Sistem Jaminan Kesehatan Nasional (JKN) telah menjadi pilar utama pembiayaan kesehatan di Indonesia, namun tidak lepas dari berbagai yang kompleks. Kekhawatiran baru muncul dari kalangan rumah sakit swasta terkait rencana penerapan skema co-payment untuk asuransi swasta. Mekanisme pembayaran bersama ini, meskipun bertujuan menekan moral hazard dan klaim berlebihan, justru dikhawatirkan dapat memicu konsekuensi yang tidak terduga bagi keberlangsungan bisnis layanan kesehatan.
Skema co-payment mewajibkan peserta asuransi swasta menanggung persentase tertentu dari total klaim pengobatan. Tujuan utamanya adalah untuk mendorong peserta agar lebih selektif dan bertanggung jawab dalam memanfaatkan layanan medis, sehingga menekan rasio klaim yang melonjak. Namun, bagi para pengelola, muncul spekulasi bahwa kebijakan ini berpotensi membuat masyarakat kembali beralih sepenuhnya ke JKN.

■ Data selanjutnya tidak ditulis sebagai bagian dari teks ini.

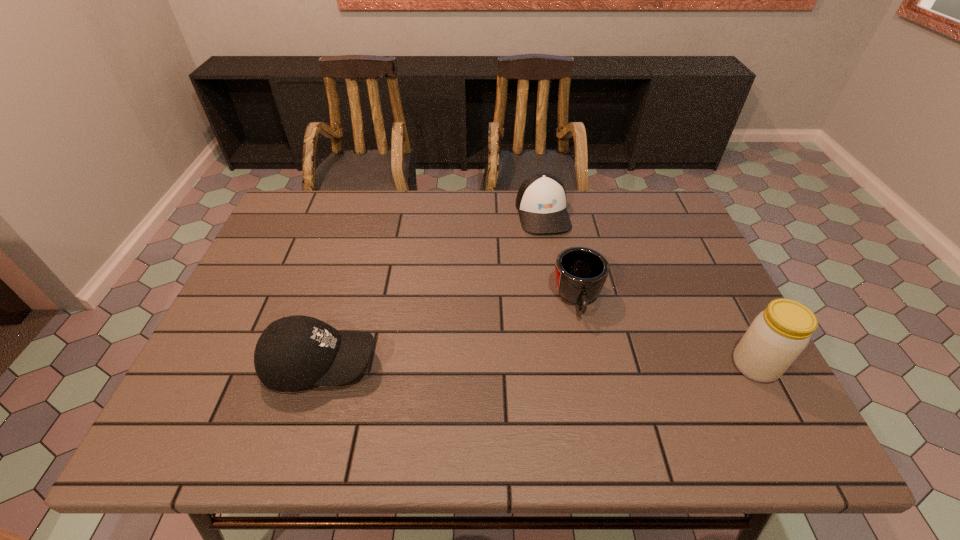 Image resolution: width=960 pixels, height=540 pixels. In order to click on blank region between the third nearest object and the baseball cap in this screenshot , I will do `click(449, 332)`.

You are a GUI agent. You are given a task and a screenshot of the screen. Output one action in this format:
    pyautogui.click(x=<x>, y=<y>)
    Task: Click on the unoccupied position between the rightmost object and the cap
    
    Given the screenshot: What is the action you would take?
    pyautogui.click(x=649, y=289)

What are the coordinates of `free space between the farthest object and the baseball cap` in the screenshot? It's located at (432, 288).

You are a GUI agent. You are given a task and a screenshot of the screen. Output one action in this format:
    pyautogui.click(x=<x>, y=<y>)
    Task: Click on the free space between the cap and the baseball cap
    
    Given the screenshot: What is the action you would take?
    coord(432,288)

At what (x,y) coordinates should I click in order to perform the action: click on empty space that is in between the jar and the cap. Please return your answer as a coordinate pair (x, y). The width and height of the screenshot is (960, 540). Looking at the image, I should click on (649, 289).

Find the location of a particular element. free area in between the baseball cap and the mug is located at coordinates (449, 332).

This screenshot has height=540, width=960. What are the coordinates of `object identified as the second closest to the rightmost object` in the screenshot? It's located at (541, 200).

Choose which object is the second nearest neighbor to the third nearest object. Please provide its 2D coordinates. Your answer should be formatted as a tuple, i.e. [(x, y)], where the tuple contains the x and y coordinates of a point satisfying the conditions above.

[(777, 336)] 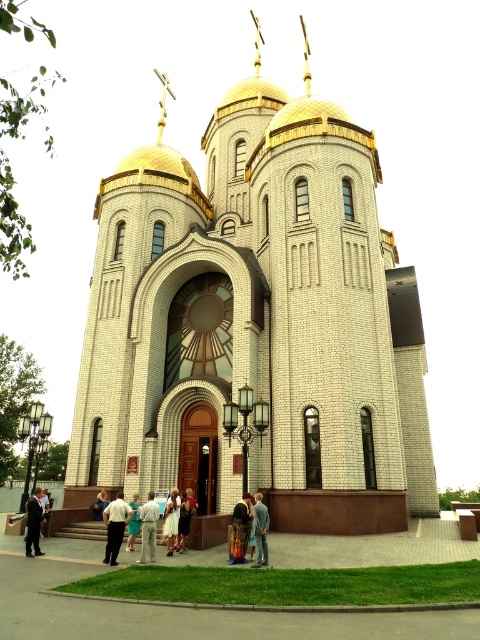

Kekhawatiran utama para bos adalah penurunan signifikan jumlah pasien yang menggunakan asuransi swasta. Secara historis, pembayaran dari asuransi swasta seringkali lebih cepat dan memiliki tarif yang lebih tinggi dibandingkan klaim JKN. Jika peserta asuransi swasta memilih untuk sepenuhnya bergantung pada JKN demi menghindari co-payment, maka arus kas dan pendapatan rumah sakit swasta akan tertekan secara serius.
Meskipun JKN telah menjadi sumber pembiayaan utama, rumah sakit swasta masih mengandalkan asuransi komersial untuk menutupi selisih tarif, investasi teknologi, dan peningkatan kualitas layanan. Ketergantungan yang berlebihan pada satu skema pembiayaan dapat menimbulkan risiko finansial baru. Oleh karena itu, co-payment ini menjadi isu JKN yang merembet ke sektor komersial.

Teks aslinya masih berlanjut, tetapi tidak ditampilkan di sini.